Drood was the first book I finished reading this year and I do hope I’m going to read better books than this, this year. My complaints about it are:
- It’s too long
- It’s too wordy
- It’s too full of facts described in great length
- It’s too full of Wilkie Collins
- It’s too full of hallucinatory nightmares, involving in particular a black beetle scarab.
I began to dislike all the characters, in particular Wilkie Collins, but then I realised this is fiction, not biography and I disliked it even more for initially lulling me into thinking this is what Collins and Dickens were like. But perhaps that’s a good point – I began to believe what I was reading. I began to believe Dickens and Collins were involved in trying to find Drood, that Drood really existed, that he wasn’t just a figment of Dickens’s imagination, or Collins’s opium induced nightmares and that Collins actually planned to kill Dickens.
Wilkie comes over as a bombastic hypocrite full of his own self-importance and with a chip on his shoulder as far as Dickens is concerned. He’s not a well man, riddled with rheumatic gout, living with a woman he refuses to marry and with a mistress who has three children by him.
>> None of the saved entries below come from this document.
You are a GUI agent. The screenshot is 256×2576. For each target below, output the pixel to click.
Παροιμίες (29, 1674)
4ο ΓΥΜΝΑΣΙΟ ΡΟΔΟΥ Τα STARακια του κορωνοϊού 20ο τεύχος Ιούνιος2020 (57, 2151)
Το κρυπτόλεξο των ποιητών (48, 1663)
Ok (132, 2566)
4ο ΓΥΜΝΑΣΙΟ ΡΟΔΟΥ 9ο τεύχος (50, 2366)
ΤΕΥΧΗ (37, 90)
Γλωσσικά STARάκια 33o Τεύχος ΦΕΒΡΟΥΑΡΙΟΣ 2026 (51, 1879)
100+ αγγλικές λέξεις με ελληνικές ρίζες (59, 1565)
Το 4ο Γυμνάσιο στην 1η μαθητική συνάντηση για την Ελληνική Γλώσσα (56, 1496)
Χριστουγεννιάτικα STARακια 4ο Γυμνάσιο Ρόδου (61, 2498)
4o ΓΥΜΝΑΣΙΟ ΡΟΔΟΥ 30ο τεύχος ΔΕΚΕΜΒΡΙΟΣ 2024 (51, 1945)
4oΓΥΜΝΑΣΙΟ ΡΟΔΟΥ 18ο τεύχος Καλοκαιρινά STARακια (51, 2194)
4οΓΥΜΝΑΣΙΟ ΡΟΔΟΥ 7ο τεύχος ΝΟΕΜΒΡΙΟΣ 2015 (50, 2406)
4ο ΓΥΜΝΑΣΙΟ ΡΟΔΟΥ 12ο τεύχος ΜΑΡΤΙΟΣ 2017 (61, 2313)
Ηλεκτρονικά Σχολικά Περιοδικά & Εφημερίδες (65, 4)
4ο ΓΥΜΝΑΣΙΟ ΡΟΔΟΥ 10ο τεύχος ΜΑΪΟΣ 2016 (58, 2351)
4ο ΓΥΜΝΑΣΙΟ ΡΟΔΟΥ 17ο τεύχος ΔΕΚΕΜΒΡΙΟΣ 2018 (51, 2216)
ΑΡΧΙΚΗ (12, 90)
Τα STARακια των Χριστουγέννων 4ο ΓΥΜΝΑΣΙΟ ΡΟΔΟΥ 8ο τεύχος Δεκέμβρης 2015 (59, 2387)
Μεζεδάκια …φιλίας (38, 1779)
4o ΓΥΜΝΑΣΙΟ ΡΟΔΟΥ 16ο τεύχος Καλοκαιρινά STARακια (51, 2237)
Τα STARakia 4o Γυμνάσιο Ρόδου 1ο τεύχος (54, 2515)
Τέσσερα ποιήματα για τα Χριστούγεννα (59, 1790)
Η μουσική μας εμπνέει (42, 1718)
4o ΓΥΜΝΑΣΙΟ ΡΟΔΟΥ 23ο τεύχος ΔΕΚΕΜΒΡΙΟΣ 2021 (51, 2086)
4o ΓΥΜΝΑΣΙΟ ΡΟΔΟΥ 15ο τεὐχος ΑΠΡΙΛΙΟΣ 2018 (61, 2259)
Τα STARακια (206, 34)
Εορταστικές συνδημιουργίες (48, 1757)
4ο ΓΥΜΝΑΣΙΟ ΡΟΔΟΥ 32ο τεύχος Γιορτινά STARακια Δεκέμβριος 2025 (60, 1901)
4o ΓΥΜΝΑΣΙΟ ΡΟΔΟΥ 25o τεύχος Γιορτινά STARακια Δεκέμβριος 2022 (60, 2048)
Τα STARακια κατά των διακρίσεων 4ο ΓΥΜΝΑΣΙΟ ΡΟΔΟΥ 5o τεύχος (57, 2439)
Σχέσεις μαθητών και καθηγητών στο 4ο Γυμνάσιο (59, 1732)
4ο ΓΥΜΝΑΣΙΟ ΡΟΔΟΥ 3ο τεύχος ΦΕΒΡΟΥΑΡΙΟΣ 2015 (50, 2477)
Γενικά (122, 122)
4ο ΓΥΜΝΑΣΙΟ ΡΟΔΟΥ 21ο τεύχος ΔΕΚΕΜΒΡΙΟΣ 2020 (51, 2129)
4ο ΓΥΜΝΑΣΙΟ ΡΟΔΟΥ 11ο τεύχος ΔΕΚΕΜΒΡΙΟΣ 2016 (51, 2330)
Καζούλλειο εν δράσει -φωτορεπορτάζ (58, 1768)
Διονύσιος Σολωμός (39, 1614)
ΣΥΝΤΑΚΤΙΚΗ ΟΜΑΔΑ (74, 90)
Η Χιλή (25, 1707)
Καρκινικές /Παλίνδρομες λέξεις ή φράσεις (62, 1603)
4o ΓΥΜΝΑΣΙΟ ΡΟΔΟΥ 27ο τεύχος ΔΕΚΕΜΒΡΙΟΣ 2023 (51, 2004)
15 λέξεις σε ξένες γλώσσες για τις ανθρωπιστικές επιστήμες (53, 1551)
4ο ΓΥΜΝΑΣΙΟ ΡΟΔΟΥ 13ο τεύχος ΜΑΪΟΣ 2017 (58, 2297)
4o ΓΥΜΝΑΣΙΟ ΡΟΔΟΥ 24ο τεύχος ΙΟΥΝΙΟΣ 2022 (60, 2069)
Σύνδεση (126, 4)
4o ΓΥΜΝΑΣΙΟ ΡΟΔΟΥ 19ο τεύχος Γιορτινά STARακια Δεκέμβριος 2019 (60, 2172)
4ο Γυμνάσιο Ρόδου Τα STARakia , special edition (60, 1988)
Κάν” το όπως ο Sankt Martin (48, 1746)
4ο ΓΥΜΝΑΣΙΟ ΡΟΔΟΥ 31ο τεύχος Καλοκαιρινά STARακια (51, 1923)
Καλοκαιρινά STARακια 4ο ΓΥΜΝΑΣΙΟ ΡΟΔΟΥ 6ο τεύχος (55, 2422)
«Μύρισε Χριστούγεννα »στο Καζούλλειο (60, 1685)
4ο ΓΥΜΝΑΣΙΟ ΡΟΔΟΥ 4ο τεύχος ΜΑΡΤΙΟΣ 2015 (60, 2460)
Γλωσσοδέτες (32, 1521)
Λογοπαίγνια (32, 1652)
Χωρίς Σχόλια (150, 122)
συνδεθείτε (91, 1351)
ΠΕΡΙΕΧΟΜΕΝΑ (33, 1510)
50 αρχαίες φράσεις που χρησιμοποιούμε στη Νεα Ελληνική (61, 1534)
He sees a green- skinned woman with teeth like long, yellow curved tusks who wants to fling him down the stairs and he is haunted by the ‘Other Wilkie’. He takes laudanum by the jugful, but insists the Other Wilkie has been with him all his life and is not a laudanum-induced dream. The Other Wilkie sits and watches him, lunging for the pen as Wilkie writes and eventually writing his novels for him.
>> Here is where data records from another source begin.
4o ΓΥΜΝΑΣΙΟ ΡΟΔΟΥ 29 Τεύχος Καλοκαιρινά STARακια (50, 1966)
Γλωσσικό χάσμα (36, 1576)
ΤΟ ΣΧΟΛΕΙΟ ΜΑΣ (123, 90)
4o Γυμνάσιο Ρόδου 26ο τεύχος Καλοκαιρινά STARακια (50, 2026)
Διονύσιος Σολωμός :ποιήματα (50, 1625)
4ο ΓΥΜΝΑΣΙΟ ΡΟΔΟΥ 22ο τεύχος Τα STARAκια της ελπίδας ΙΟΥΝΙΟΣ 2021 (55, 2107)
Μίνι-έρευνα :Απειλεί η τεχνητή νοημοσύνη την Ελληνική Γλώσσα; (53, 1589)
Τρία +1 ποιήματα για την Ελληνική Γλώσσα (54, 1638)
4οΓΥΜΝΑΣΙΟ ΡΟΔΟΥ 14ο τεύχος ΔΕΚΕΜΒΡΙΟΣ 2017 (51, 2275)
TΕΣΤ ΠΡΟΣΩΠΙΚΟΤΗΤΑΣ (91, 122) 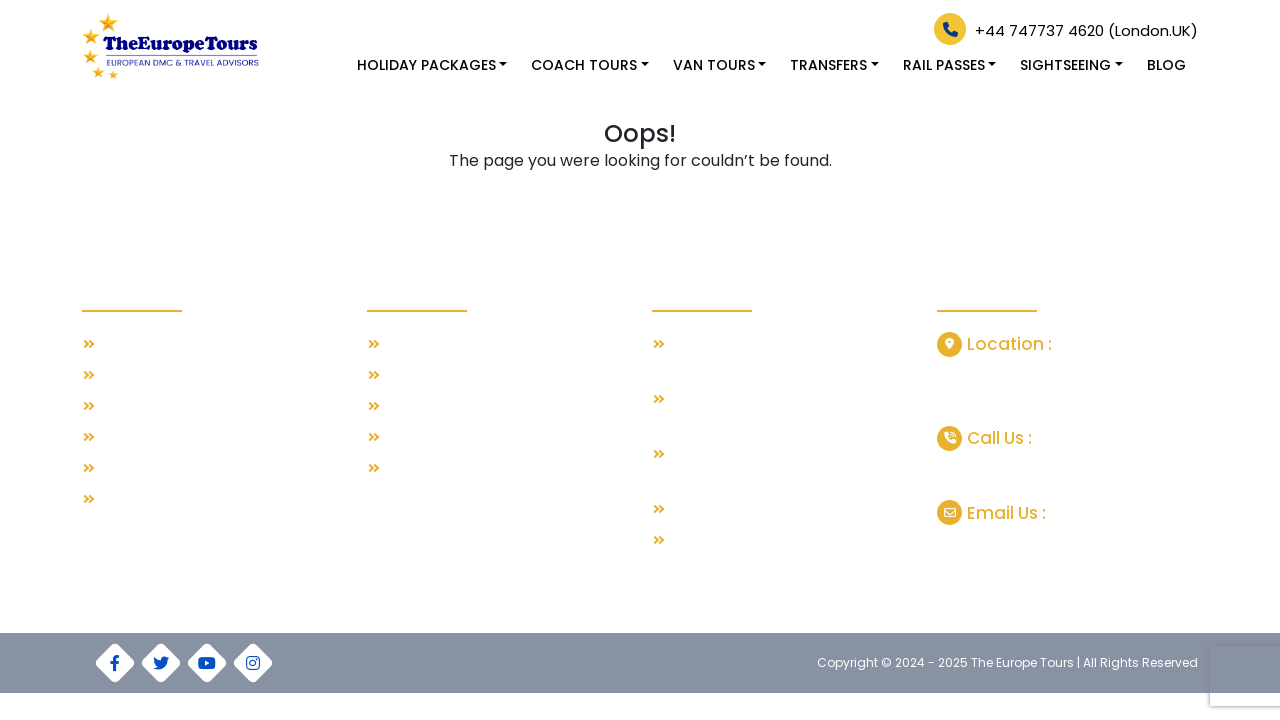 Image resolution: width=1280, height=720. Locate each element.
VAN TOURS (714, 65)
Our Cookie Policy (158, 499)
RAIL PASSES (944, 65)
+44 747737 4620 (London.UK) (1066, 30)
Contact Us (137, 406)
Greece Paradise (442, 375)
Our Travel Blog (151, 344)
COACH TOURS (584, 65)
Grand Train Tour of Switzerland (775, 509)
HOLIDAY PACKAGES (426, 65)
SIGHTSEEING (1065, 65)
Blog (1166, 65)
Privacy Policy (144, 468)
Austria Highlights (441, 468)
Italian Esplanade (442, 437)
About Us (130, 375)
Drood as portrayed in this book is horrific, a half-Egyptian fiend, who, according to Inspector Field is a serial killer. I suspect that this bears little relationship to Dickens’s Drood. I haven’t read The Mystery of Edwin Drood, but having read Drood, I feel I really should.
The plus points for Drood are that it does contain some vivid descriptions bringing the period to life for me – the slums of London, the train accident at Staplehurst and the fantastical “Undertown” with its miles of tunnels, catacombs, caverns and sewers are good examples. It has also made me keen to read more books by Dickens and Collins and biographies of them. There is a list of biographical and other sources in the Acknowledgements at the end of the book, so I’m adding some to my wishlist such as Dickens by Peter Ackroyd.